Page segmentation data

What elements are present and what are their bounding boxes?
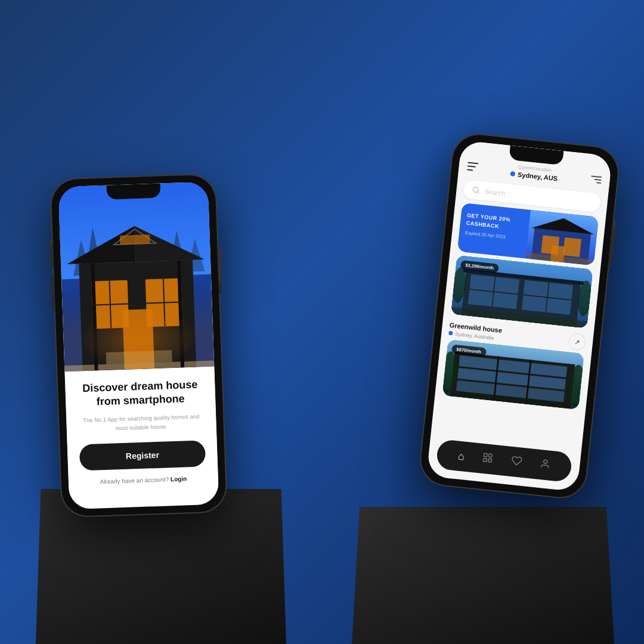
svg-marker-6 [66,226,135,264]
nav-home[interactable]: ⌂ [457,450,465,463]
left-phone: Discover dream house from smartphone The… [51,174,227,516]
left-title: Discover dream house from smartphone [77,377,204,410]
bottom-nav: ⌂ [436,439,573,482]
nav-heart[interactable] [510,455,522,469]
search-icon [472,186,480,194]
hamburger-menu-icon[interactable] [467,162,478,171]
location-pin-icon [510,171,516,177]
svg-point-56 [543,460,547,464]
nav-user[interactable] [539,458,551,472]
left-subtitle: The No.1 App for searching quality homes… [78,411,205,434]
search-placeholder: Search [484,187,506,197]
right-screen: Current location Sydney, AUS Search [426,140,612,491]
nav-grid[interactable] [482,452,494,466]
svg-rect-27 [563,237,581,257]
promo-title: GET YOUR 20% CASHBACK [466,212,524,233]
svg-line-22 [477,191,479,193]
promo-expiry: Expired 20 Apr 2023 [465,230,522,242]
svg-rect-52 [484,453,488,457]
location-display: Current location Sydney, AUS [510,163,559,182]
property-1-location-icon [448,331,453,336]
left-screen: Discover dream house from smartphone The… [58,182,219,509]
property-1-arrow[interactable]: ↗ [568,333,587,351]
property-1-image: $3,299/month [451,255,593,328]
property-card-1[interactable]: $3,299/month [451,255,593,328]
svg-rect-12 [120,234,150,244]
login-prompt: Already have an account? Login [80,475,206,485]
promo-text-area: GET YOUR 20% CASHBACK Expired 20 Apr 202… [457,203,531,259]
svg-rect-54 [484,459,487,462]
svg-rect-55 [488,459,492,462]
register-button[interactable]: Register [79,440,206,470]
svg-rect-53 [489,454,493,457]
left-notch [106,184,160,200]
pedestal-right [352,507,614,644]
left-hero-image [58,182,215,372]
promo-banner[interactable]: GET YOUR 20% CASHBACK Expired 20 Apr 202… [457,203,599,266]
login-link[interactable]: Login [171,475,187,482]
filter-icon[interactable] [590,175,602,184]
promo-house-image [525,210,599,266]
left-content: Discover dream house from smartphone The… [64,367,218,496]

→ **ACTION ITEM**: Give the number of lines in the entries above that contain the string "house", and nothing more.

→ **RESULT**: 5